Task – Which lines below hold the word "privacidad"? Report each one.

Page images and extracted text:

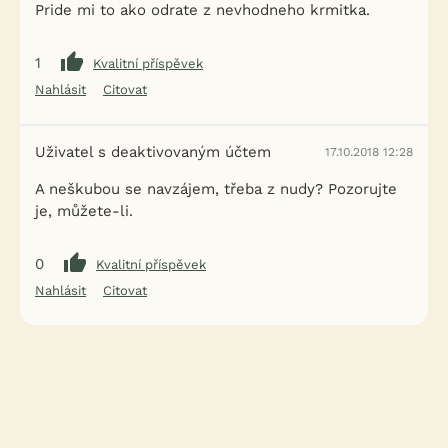
Pride mi to ako odrate z nevhodneho krmitka.
1
Kvalitní příspěvek
Nahlásit
Citovat
Uživatel s deaktivovaným účtem
17.10.2018 12:28
A neškubou se navzájem, třeba z nudy? Pozorujte
je, můžete-li.
0
Kvalitní příspěvek
Nahlásit
Citovat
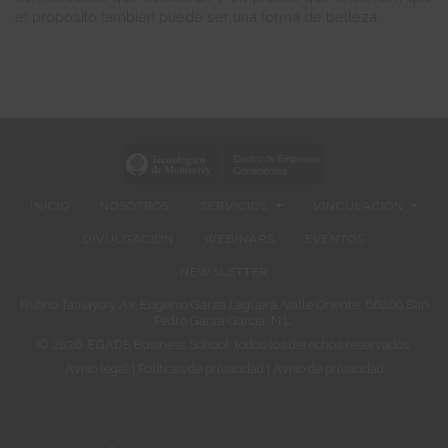
el propósito también puede ser una forma de belleza.
INICIO
NOSOTROS
SERVICIOS
VINCULACIÓN
DIVULGACIÓN
WEBINARS
EVENTOS
NEWSLETTER
Rufino Tamayo y Av. Eugenio Garza Lagüera, Valle Oriente, 66269 San
Pedro Garza García, N.L.
© 2026. EGADE Business School, todos los derechos reservados.
Aviso legal
|
Políticas de privacidad
|
Aviso de privacidad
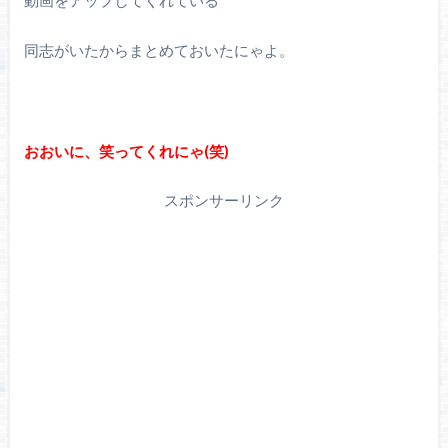
同志がいたからまとめておいたにゃよ。
おおいに、笑ってくれにゃ(笑)
スポンサーリンク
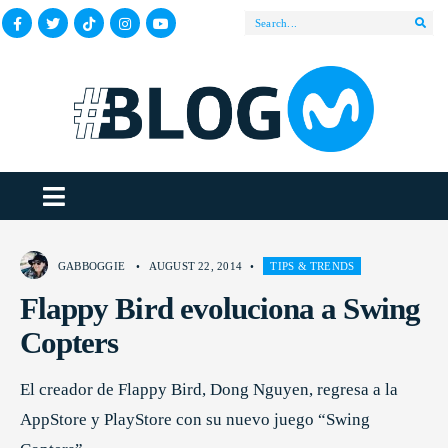
GABBOGGIE
•
AUGUST 22, 2014
•
TIPS & TRENDS
Flappy Bird evoluciona a Swing
Copters
El creador de Flappy Bird, Dong Nguyen, regresa a la
AppStore y PlayStore con su nuevo juego “Swing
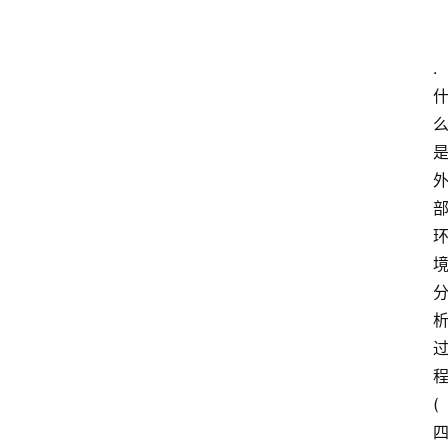
神
兵
.
利
器
(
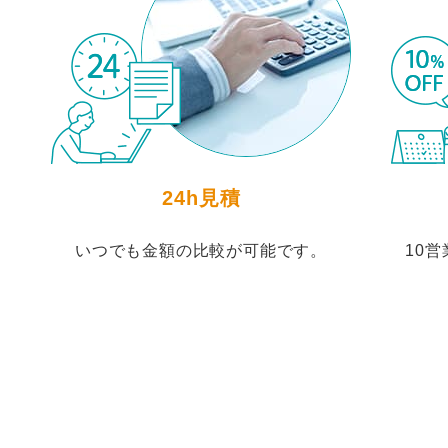
24h見積
いつでも金額の比較が可能です。
10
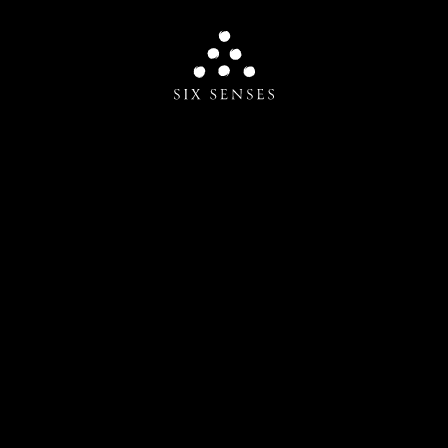
Six senses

Result –
Políticas de privacidad
Aviso de privacidad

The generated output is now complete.